SELECT * FROM dbo.function_string_to_table('key1|key2|key3|key4|key5', '|')

--USE THE FUNCTION AS A SUBQUERY

SELECT * FROM table1 WHERE sID IN (SELECT * 
    FROM dbo.function_string_to_table('key1|key2|key3|key4|key5', '|'))

As an additional benefit, you can now pass an "array" to an SQL server-stored procedure or batch.
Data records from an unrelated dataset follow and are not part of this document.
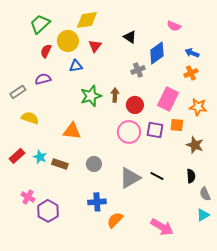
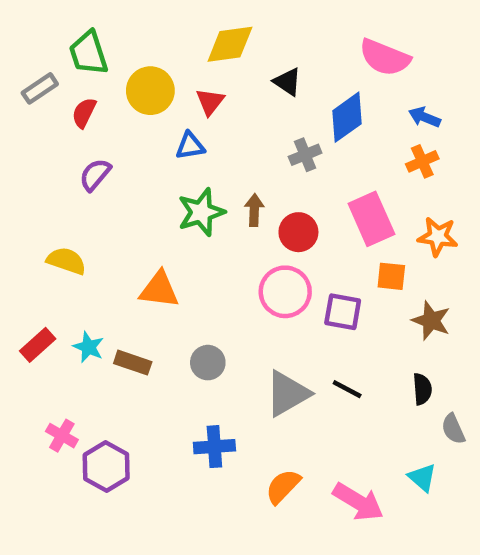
yellow diamond: (87, 20) -> (230, 44), moved
green trapezoid: (40, 24) -> (88, 53), turned -65
pink semicircle: (174, 26) -> (385, 57), size x1.6
red semicircle: (46, 51) -> (84, 113), moved
blue triangle: (76, 66) -> (190, 146), moved
purple semicircle: (43, 79) -> (95, 175), turned -35
gray rectangle: (18, 92) -> (40, 88), moved
pink rectangle: (168, 99) -> (371, 219), turned -50
purple square: (155, 130) -> (343, 312), moved
cyan triangle: (203, 215) -> (422, 478), moved, turned -48
orange semicircle: (115, 220) -> (283, 486), moved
Take the following stored procedure as an example:

CREATE PROCEDURE procedure_takes_array
    @string VARCHAR(MAX),
    @delimiter CHAR(1)
AS

    SELECT * FROM table1 WHERE sID IN 
    (SELECT * FROM dbo.function_string_to_table(@string, @delimiter))

GO

This can then be called from a client application as follows:

void GetData(string[] keys)
{
    using (SqlConnection oconn = new SqlConnection
        ("Application Name=SQLArrayTest;Server=(local);
    Database=MaxPreps_v2;Trusted_Connection=Yes;"))
    {
        oconn.Open();

        string SQL = "SELECT * FROM 
        dbo.function_string_to_table(@keys, '|')";
                    
        using (SqlCommand cmd = oconn.CreateCommand())
        {
            cmd.CommandText = sql;
            cmd.CommandType = CommandType.Text;
            cmd.Parameters.Add("@keys", SqlDbType.VarChar, -1);
            cmd.Parameters["@keys"].Value = string.Join("|", keys);

            //execute the command

            SqlDataReader rdr = cmd.ExecuteReader();
            rdr.Close();
        }
    }
}

But this functionality does not come without a price. T-SQL is not very efficient at string manipulation because it is largely a procedural operation, not a set-based operation. The above technique is not an expensive one, other than the cost in time due to the manual splitting of the string. So, it will not rob SQL server of its much-needed resources. However, if your process runs frequently, you may want to test and make sure this method has acceptable performance.

Using the CLR

When I first started writing this article, I debated whether to break this into two separate articles instead of one single article. Even though SQL Server 2005 is almost a year old now, it seems as though any article on the topic of the integrated CLR should provide some background first. I suspect that DBAs are still not comfortable with the idea and so it has not been enabled on most systems. What I found when researching the CLR for this article is that a good understanding of where the CLR can help and where it will hurt will go a long way towards reaping great benefits from this new feature. I can't speak for the security implications at this point in time, but as you will see, the CLR can provide huge benefits in performance over T-SQL operations like the one in the previous section. Just make sure that you understand when and where to use the CLR. For some background, check out this whitepaper: Using CLR Integration in SQL Server 2005.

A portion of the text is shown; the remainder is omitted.